On an overcast morning, the former owners walked through the gate of what was their home for 20 years.
"Today's our first trip back to this place," said Iola Blake. "And you look at those mountains and they're ingrained in your heart."
Iola and her husband Hal sold this last acre of private property on Mormon Row in Grand Teton National Park almost two years ago. Mormon Row is remembered for being a prime homesteading location back in the 1800s.
When you google images of Grand Teton National Park, one of the first pictures that pops up is the T.A. Moulton Barn with the Teton range in the background. Until almost two years ago, Hal, the great grandson of T.A. Moulton, still held the last private acre of Mormon Row right next door. Now the Moulton Ranch Cabins have officially been transferred to the park.
They're joined by their 13-year old grandson while walking through their property.
"It's kind of emotional for us really because I look at my grandson Easton...here," Hal said holding in tears. "And, you know, it was hard for us to make the decision to sell because we had so much of an identity here."
That identity is two-fold. It includes the history of the place given Hal's family owned it. T.A. Moulton was one of the first settlers to the area in the late 1800s. T.A. gave Hal's grandfather, Clark, this acre of land as a marriage gift.
"He held on to this acre and scratched out living out here, ranching and farming," said Hal.
The second part of the identity: creating memories of childhood and family.
"I just remember things with, you know, the day for instance, that the gate was left open and a couple of big bison wandered into the yard," recalled Hal. "And I have this memory of Clark Moulton and he's older in his old age, you know, with his cane going over, 'You guys get out of here.'"
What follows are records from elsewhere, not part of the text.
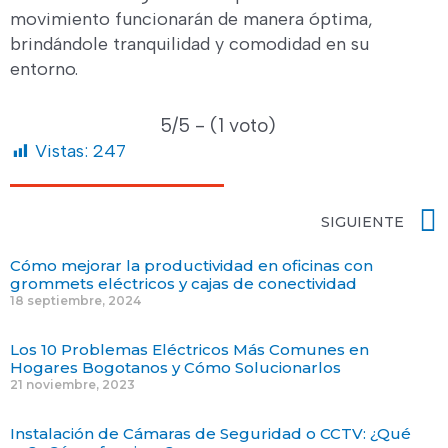
movimiento funcionarán de manera óptima,
brindándole tranquilidad y comodidad en su
entorno.
5/5 - (1 voto)
Vistas:
247
SIGUIENTE
Cómo mejorar la productividad en oficinas con
grommets eléctricos y cajas de conectividad
18 septiembre, 2024
Los 10 Problemas Eléctricos Más Comunes en
Hogares Bogotanos y Cómo Solucionarlos
21 noviembre, 2023
Instalación de Cámaras de Seguridad o CCTV: ¿Qué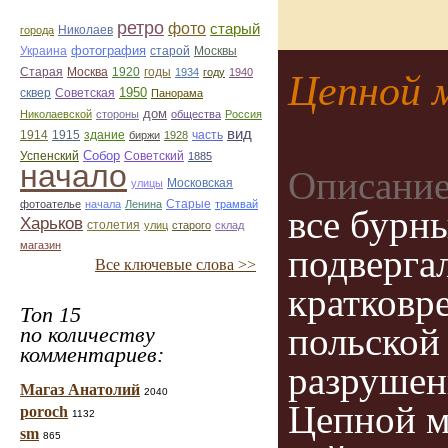
ретро
фото
старый
Николаев
города
фотография
Украина
старой
Москвы
Старая
Москва
1920
годы
1934
году
1940
Цепной 
1950
сквер
Советская
Панорама
дом
Николаевской
стороны
общества
Россия
вид
1914
1915
здание
биржи
1928
часть
Собор
Успенский
Советский
1885
начало
Описание
улицы
Московская
Старые
фотоателье
начала
Ленина
трамвай
все бурн
Харьков
столетия
улиц
старого
склад
магазин
подверга
Все ключевые слова >>
кратковр
Топ 15
польской
по количеству
комментариев:
разрушен
Магаз Анатолий
2040
Цепной м
poroch
1132
sm
865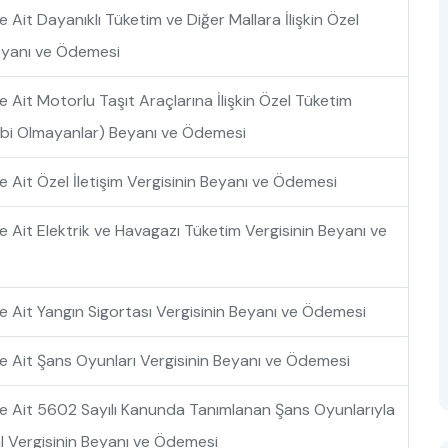
it Dayanıklı Tüketim ve Diğer Mallara İlişkin Özel
eyanı ve Ödemesi
Ait Motorlu Taşıt Araçlarına İlişkin Özel Tüketim
Tabi Olmayanlar) Beyanı ve Ödemesi
Ait Özel İletişim Vergisinin Beyanı ve Ödemesi
Ait Elektrik ve Havagazı Tüketim Vergisinin Beyanı ve
Ait Yangın Sigortası Vergisinin Beyanı ve Ödemesi
 Ait Şans Oyunları Vergisinin Beyanı ve Ödemesi
 Ait 5602 Sayılı Kanunda Tanımlanan Şans Oyunlarıyla
kal Vergisinin Beyanı ve Ödemesi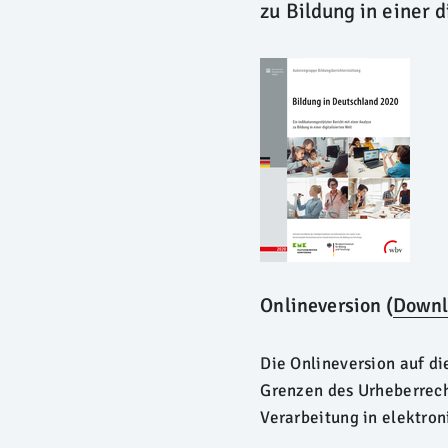
zu Bildung in einer d
Onlineversion (
Downl
Die Onlineversion auf di
Grenzen des Urheberrecht
Verarbeitung in elektro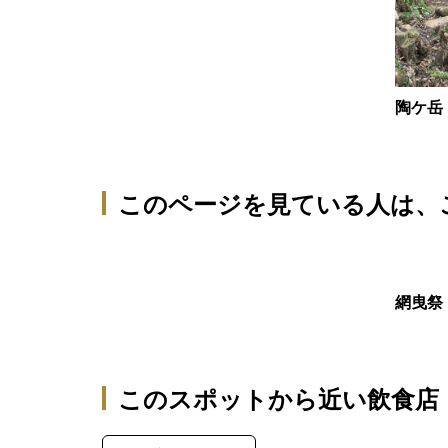
陶ケ岳
このページを見ている人は、
網曳祭
このスポットから近い飲食店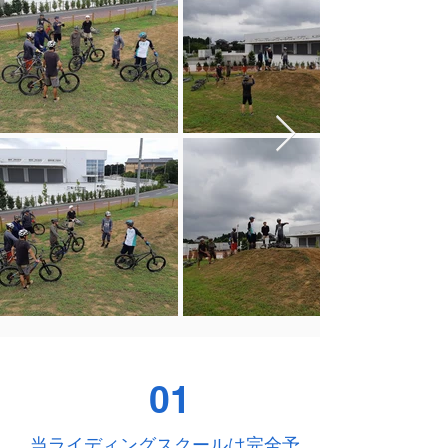
01
当ライディングスクールは完全予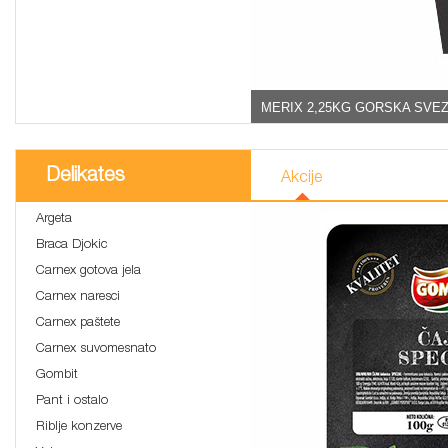
MERIX 2,25KG GORSKA SVEZ
Delikates
Akcije
Argeta
Braca Djokic
Carnex gotova jela
Carnex naresci
Carnex paštete
Carnex suvomesnato
Gombit
Pant i ostalo
Riblje konzerve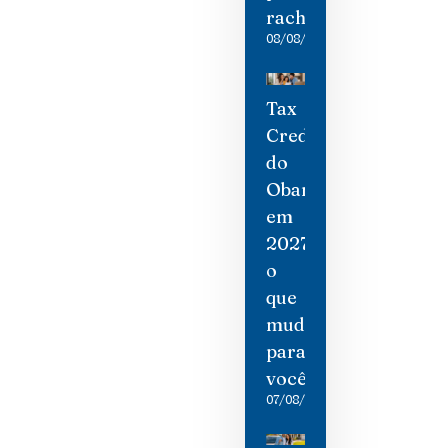
rachaduras
08/08/2026
Tax
Credit
do
Obamacare
em
2027:
o
que
mudou
para
você
07/08/2026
It was also mundane memories like the kids mowing the lawn.
"This grass back here, they mowed by hand, and they would do about a fourth and then another one would come in and the other one would go do a fourth and that would take them all day to mow this grass by hand," laughed Iola.
For 20 years, the Blake's owned the property and operated it as a Bed and Breakfast hosting guests that would occasionally become lifelong friends. It was a lot of work, and as they got older the couple decided it might be time to move on. They sat down and wrote the pros and cons of potentially selling the place.
"The timing was right. You know it just felt right at the time," said Hal. "And using estate planning was probably the biggest reason."
Hal said it was always on his mind to try to get the park to buy the property while knowing that it could potentially be bought by a developer. So, he called up a realtor whose family had also homesteaded the area.
He asked the realtor, "'What do you think the chances are that the park would buy this?'And, his recommendation was, 'Well, we'll have to get their attention by just listing it'," recalled Hal.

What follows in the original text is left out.